2006年公開の『パフューム ある人殺しの物語』は、監督がトム・ティクヴァ。出演はベン・ウィショー、レイチェル・ハード=ウッドなど。この映画にはいくつかの誤解がある。



ひとつは乱交映画と思っているひとがいる。そんなのはAVにまかせておけばいいし、一般映画でそんなことできるわけがない。また、香水の話でもない。「匂い」がテーマになっているのは間違いないけれど、香水がこの映画のすべてではない。この映画は娯楽作品とは一線を画している。



以下は映画を観てから読んでください。



18世紀のパリが舞台。異常なほどの嗅覚を持つ主人公ジャン=バティスト・グルヌイユは世界を匂いによって識別していた。青年になった彼はこれまで嗅いだことのない女性の匂いと出会う。そこから悲劇的な殺人が行われることになる。



誰かが指摘していたけれど、この映画では主人公の食事シーンつまり「食べる」カットがない。彼は生きていない。生きるとはどういうことか? その存在を周囲に認められるといってもいい。彼は魚市場で産み落とされ、売買され、成長する。彼を人間として認めている他者は誰もいない。



そんな彼を誘惑したのはある女性のフェロモン。その匂いを再現するためにグルヌイユは人殺しを行い、女性の匂いを集める。作り上げた香水はほんの数滴で人々の幸福感を絶頂にまでたかぶらせる。



連続殺人犯として捉えられた彼は媚薬によって天使と見なされる。この映画にはやたらとカトリック司祭が出てくる。人々に節制を促し、神の到来を予言するのが司祭の役割だが、宗教も媚薬の前には無力である。



この映画における香水は科学のメタファーだろう。実験中のグルヌイユは何万匹のペットを殺す遺伝子学者、少数の人間たちの命なら仕方がないと考える製薬学者たちの姿だ。彼らには純粋な好奇心はあるがモラルは存在しない。



しかし、そんな彼らが作り上げたものが人間にとって非常に魅力的なものだとしたら? 映画のクライマックスはリテラシー、人間の作り上げた倫理の終わりを意味している。

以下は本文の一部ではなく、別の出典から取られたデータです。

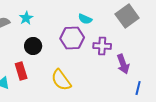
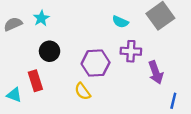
cyan semicircle: (85, 19) -> (120, 22), moved
purple hexagon: (72, 38) -> (96, 63), moved
yellow semicircle: (61, 80) -> (83, 91), size x0.7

ところが、それで物語は終わらない。科学の発達は本当に我々を幸福にしているのか? 映画のラストはカニバリズムの渦の中に消える。人間の欲望の深さが伝わるシーンとも捉えることができる。



映画表現のクオリティは高い。美術も素晴らしい、カメラワークも申し分ないし、音楽もパーフェクトだ。ベルリン・フィル、さすがです。映画でしか表現できないシーンも数多くある。これほどに面白いのに一般受けをしない題材とは! まさに問題作と呼ぶにふさわしい。



パトリック・ジュースキントの大ベストセラー小説の映画化。確かにすべてがゴージャスです。お金がかかってますね。